* **WORK ORDER**
Your job is to return the whole listing unchanged while skipping its images.

* **RECORDS SUPPLIED**
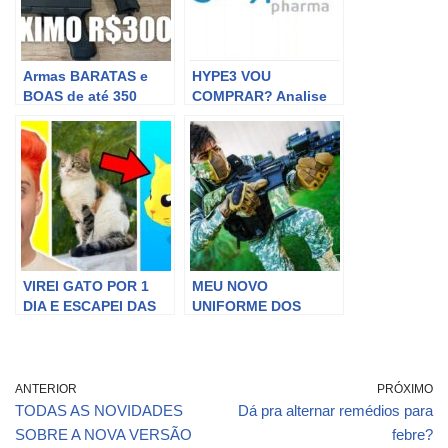
Armas BARATAS e
HYPE3 VOU
BOAS de até 350
COMPRAR? Analise
REAIS
do 1T de 2020 da
Hypera Pharma!
VIREI GATO POR 1
MEU NOVO
DIA E ESCAPEI DAS
UNIFORME DOS
ARMADILHAS DOS
CAÇADORES DE
CAÇADORES!! (Cat
LENDAS 30
Escape)
ANTERIOR
PRÓXIMO
TODAS AS NOVIDADES
Dá pra alternar remédios para
SOBRE A NOVA VERSÃO
febre?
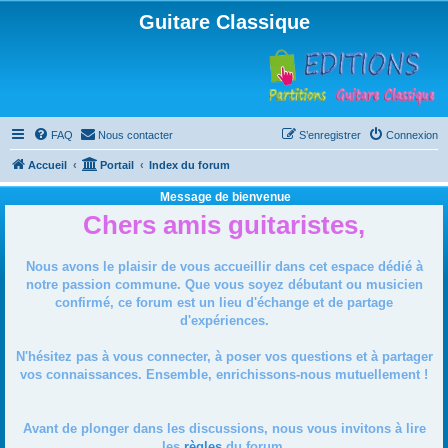
Guitare Classique
FAQ
Nous contacter
S’enregistrer
Connexion
Accueil
Portail
Index du forum
Message de bienvenue
Chers amis guitaristes,
Nous avons le plaisir de vous accueillir dans cet espace dédié à
notre passion commune. Que vous soyez débutant ou musicien
confirmé, ce forum est un lieu d'échange et de partage
d'expériences.
N'hésitez pas à vous connecter, à poser vos questions et à partager
vos connaissances. Ensemble, enrichissons-nous mutuellement !
Avant de plonger dans les discussions, nous vous invitons à lire
les
règles
du forum.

* **ANSWER FOR THIS EXERCISE**
Armas BARATAS e
HYPE3 VOU
BOAS de até 350
COMPRAR? Analise
REAIS
do 1T de 2020 da
Hypera Pharma!
VIREI GATO POR 1
MEU NOVO
DIA E ESCAPEI DAS
UNIFORME DOS
ARMADILHAS DOS
CAÇADORES DE
CAÇADORES!! (Cat
LENDAS 30
Escape)
ANTERIOR
PRÓXIMO
TODAS AS NOVIDADES
Dá pra alternar remédios para
SOBRE A NOVA VERSÃO
febre?
Guitare Classique
FAQ
Nous contacter
S’enregistrer
Connexion
Accueil
Portail
Index du forum
Message de bienvenue
Chers amis guitaristes,
Nous avons le plaisir de vous accueillir dans cet espace dédié à
notre passion commune. Que vous soyez débutant ou musicien
confirmé, ce forum est un lieu d'échange et de partage
d'expériences.
N'hésitez pas à vous connecter, à poser vos questions et à partager
vos connaissances. Ensemble, enrichissons-nous mutuellement !
Avant de plonger dans les discussions, nous vous invitons à lire
les
règles
du forum.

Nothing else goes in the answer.